* INPUT:
####################

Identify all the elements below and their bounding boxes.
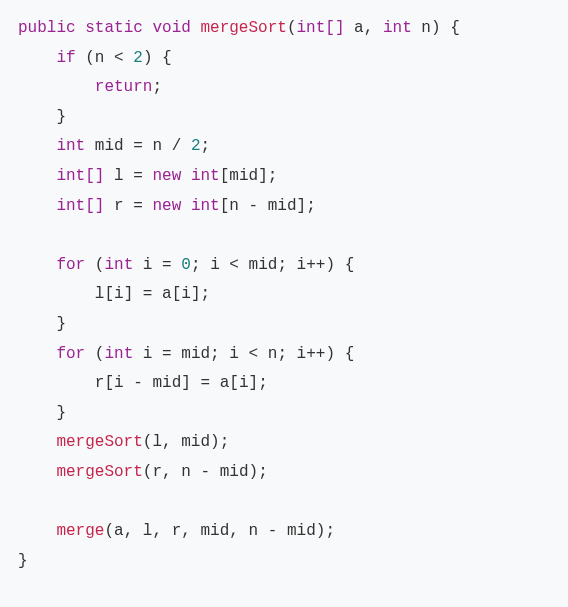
op-lt: < [249, 345, 259, 363]
rparen: ) [143, 49, 153, 67]
lbrace: { [162, 49, 172, 67]
lparen: ( [85, 49, 95, 67]
type-intarr: int[] [296, 19, 344, 37]
var-n: n [229, 197, 239, 215]
comma: , [162, 433, 172, 451]
var-mid: mid [229, 167, 258, 185]
op-minus: - [268, 522, 278, 540]
var-n: n [268, 345, 278, 363]
op-eq: = [133, 197, 143, 215]
lparen: ( [95, 256, 105, 274]
var-mid: mid [181, 345, 210, 363]
rbrace: } [56, 108, 66, 126]
var-a: a [114, 522, 124, 540]
code-line: int mid = n / 2; [18, 137, 210, 155]
rparen: ) [325, 345, 335, 363]
semi: ; [201, 285, 211, 303]
rbrace: } [56, 315, 66, 333]
var-l: l [114, 167, 124, 185]
rbracket: ] [124, 285, 134, 303]
var-n: n [152, 137, 162, 155]
lbracket: [ [220, 167, 230, 185]
var-r: r [114, 197, 124, 215]
call-mergeSort: mergeSort [56, 463, 142, 481]
var-i: i [229, 345, 239, 363]
lbracket: [ [104, 285, 114, 303]
var-a: a [162, 285, 172, 303]
param-n: n [421, 19, 431, 37]
type-int: int [56, 137, 85, 155]
rparen: ) [210, 433, 220, 451]
comma: , [364, 19, 374, 37]
code-line: r[i - mid] = a[i]; [18, 374, 268, 392]
code-line: } [18, 404, 66, 422]
var-mid: mid [268, 197, 297, 215]
call-mergeSort: mergeSort [56, 433, 142, 451]
semi: ; [277, 256, 287, 274]
comma: , [152, 522, 162, 540]
op-lt: < [114, 49, 124, 67]
semi: ; [258, 463, 268, 481]
comma: , [181, 522, 191, 540]
semi: ; [210, 345, 220, 363]
lparen: ( [143, 463, 153, 481]
code-line: if (n < 2) { [18, 49, 172, 67]
code-line: mergeSort(l, mid); [18, 433, 229, 451]
rparen: ) [316, 522, 326, 540]
keyword-for: for [56, 345, 85, 363]
code-block: public static void mergeSort(int[] a, in… [0, 0, 568, 590]
var-i: i [239, 374, 249, 392]
num-0: 0 [181, 256, 191, 274]
call-merge: merge [56, 522, 104, 540]
type-intarr: int[] [56, 197, 104, 215]
keyword-if: if [56, 49, 75, 67]
lbrace: { [345, 256, 355, 274]
lbracket: [ [104, 374, 114, 392]
var-i: i [114, 374, 124, 392]
rbracket: ] [258, 167, 268, 185]
var-i: i [297, 345, 307, 363]
rparen: ) [431, 19, 441, 37]
keyword-new: new [152, 167, 181, 185]
semi: ; [258, 374, 268, 392]
rbrace: } [56, 404, 66, 422]
op-eq: = [133, 167, 143, 185]
code-line: return; [18, 78, 162, 96]
semi: ; [277, 345, 287, 363]
var-l: l [152, 433, 162, 451]
lparen: ( [95, 345, 105, 363]
code-line: merge(a, l, r, mid, n - mid); [18, 522, 335, 540]
keyword-public: public [18, 19, 76, 37]
semi: ; [268, 167, 278, 185]
var-mid: mid [152, 374, 181, 392]
function-name: mergeSort [200, 19, 286, 37]
semi: ; [191, 256, 201, 274]
code-line: } [18, 552, 28, 570]
semi: ; [220, 433, 230, 451]
semi: ; [325, 522, 335, 540]
var-i: i [143, 256, 153, 274]
var-r: r [95, 374, 105, 392]
var-l: l [95, 285, 105, 303]
var-r: r [172, 522, 182, 540]
type-int: int [104, 345, 133, 363]
num-2: 2 [191, 137, 201, 155]
var-n: n [249, 522, 259, 540]
op-pp: ++ [306, 345, 325, 363]
type-int: int [191, 197, 220, 215]
var-n: n [181, 463, 191, 481]
keyword-new: new [152, 197, 181, 215]
comma: , [229, 522, 239, 540]
code-line: for (int i = mid; i < n; i++) { [18, 345, 354, 363]
num-2: 2 [133, 49, 143, 67]
var-mid: mid [95, 137, 124, 155]
var-mid: mid [249, 256, 278, 274]
op-eq: = [162, 256, 172, 274]
var-i: i [297, 256, 307, 274]
type-int: int [104, 256, 133, 274]
comma: , [162, 463, 172, 481]
code-line: int[] l = new int[mid]; [18, 167, 277, 185]
var-mid: mid [220, 463, 249, 481]
lbracket: [ [220, 197, 230, 215]
comma: , [124, 522, 134, 540]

####################

* TASK INSTRUCTIONS: Please copy the data shown above, line by line and exactly, omitting the images.

* ANSWER SECTION:
Identify all the elements below and their bounding boxes.
op-lt: < [249, 345, 259, 363]
rparen: ) [143, 49, 153, 67]
lbrace: { [162, 49, 172, 67]
lparen: ( [85, 49, 95, 67]
type-intarr: int[] [296, 19, 344, 37]
var-n: n [229, 197, 239, 215]
comma: , [162, 433, 172, 451]
var-mid: mid [229, 167, 258, 185]
op-minus: - [268, 522, 278, 540]
var-n: n [268, 345, 278, 363]
op-eq: = [133, 197, 143, 215]
lparen: ( [95, 256, 105, 274]
var-mid: mid [181, 345, 210, 363]
rbrace: } [56, 108, 66, 126]
var-a: a [114, 522, 124, 540]
code-line: int mid = n / 2; [18, 137, 210, 155]
rparen: ) [325, 345, 335, 363]
semi: ; [201, 285, 211, 303]
rbrace: } [56, 315, 66, 333]
var-l: l [114, 167, 124, 185]
rbracket: ] [124, 285, 134, 303]
var-n: n [152, 137, 162, 155]
lbracket: [ [220, 167, 230, 185]
var-r: r [114, 197, 124, 215]
call-mergeSort: mergeSort [56, 463, 142, 481]
var-i: i [229, 345, 239, 363]
lbracket: [ [104, 285, 114, 303]
var-a: a [162, 285, 172, 303]
param-n: n [421, 19, 431, 37]
type-int: int [56, 137, 85, 155]
rparen: ) [210, 433, 220, 451]
comma: , [364, 19, 374, 37]
code-line: r[i - mid] = a[i]; [18, 374, 268, 392]
code-line: } [18, 404, 66, 422]
var-mid: mid [268, 197, 297, 215]
call-mergeSort: mergeSort [56, 433, 142, 451]
semi: ; [277, 256, 287, 274]
comma: , [152, 522, 162, 540]
op-lt: < [114, 49, 124, 67]
semi: ; [258, 463, 268, 481]
comma: , [181, 522, 191, 540]
semi: ; [210, 345, 220, 363]
lparen: ( [143, 463, 153, 481]
code-line: if (n < 2) { [18, 49, 172, 67]
code-line: mergeSort(l, mid); [18, 433, 229, 451]
rparen: ) [316, 522, 326, 540]
keyword-for: for [56, 345, 85, 363]
code-block: public static void mergeSort(int[] a, in… [0, 0, 568, 590]
var-i: i [239, 374, 249, 392]
num-0: 0 [181, 256, 191, 274]
call-merge: merge [56, 522, 104, 540]
type-intarr: int[] [56, 197, 104, 215]
keyword-if: if [56, 49, 75, 67]
lbrace: { [345, 256, 355, 274]
lbracket: [ [104, 374, 114, 392]
var-i: i [114, 374, 124, 392]
rbracket: ] [258, 167, 268, 185]
var-i: i [297, 345, 307, 363]
rparen: ) [431, 19, 441, 37]
keyword-new: new [152, 167, 181, 185]
semi: ; [258, 374, 268, 392]
rbrace: } [56, 404, 66, 422]
op-eq: = [133, 167, 143, 185]
code-line: return; [18, 78, 162, 96]
semi: ; [277, 345, 287, 363]
var-l: l [152, 433, 162, 451]
lparen: ( [95, 345, 105, 363]
code-line: merge(a, l, r, mid, n - mid); [18, 522, 335, 540]
keyword-public: public [18, 19, 76, 37]
semi: ; [268, 167, 278, 185]
var-mid: mid [152, 374, 181, 392]
function-name: mergeSort [200, 19, 286, 37]
semi: ; [191, 256, 201, 274]
code-line: } [18, 552, 28, 570]
semi: ; [220, 433, 230, 451]
semi: ; [325, 522, 335, 540]
var-i: i [143, 256, 153, 274]
var-r: r [95, 374, 105, 392]
var-l: l [95, 285, 105, 303]
var-r: r [172, 522, 182, 540]
type-int: int [104, 345, 133, 363]
num-2: 2 [191, 137, 201, 155]
var-n: n [249, 522, 259, 540]
op-pp: ++ [306, 345, 325, 363]
type-int: int [191, 197, 220, 215]
var-n: n [181, 463, 191, 481]
keyword-new: new [152, 197, 181, 215]
comma: , [229, 522, 239, 540]
code-line: for (int i = mid; i < n; i++) { [18, 345, 354, 363]
num-2: 2 [133, 49, 143, 67]
var-mid: mid [95, 137, 124, 155]
var-mid: mid [249, 256, 278, 274]
op-eq: = [162, 256, 172, 274]
var-i: i [297, 256, 307, 274]
type-int: int [104, 256, 133, 274]
comma: , [162, 463, 172, 481]
code-line: int[] l = new int[mid]; [18, 167, 277, 185]
var-mid: mid [220, 463, 249, 481]
lbracket: [ [220, 197, 230, 215]
comma: , [124, 522, 134, 540]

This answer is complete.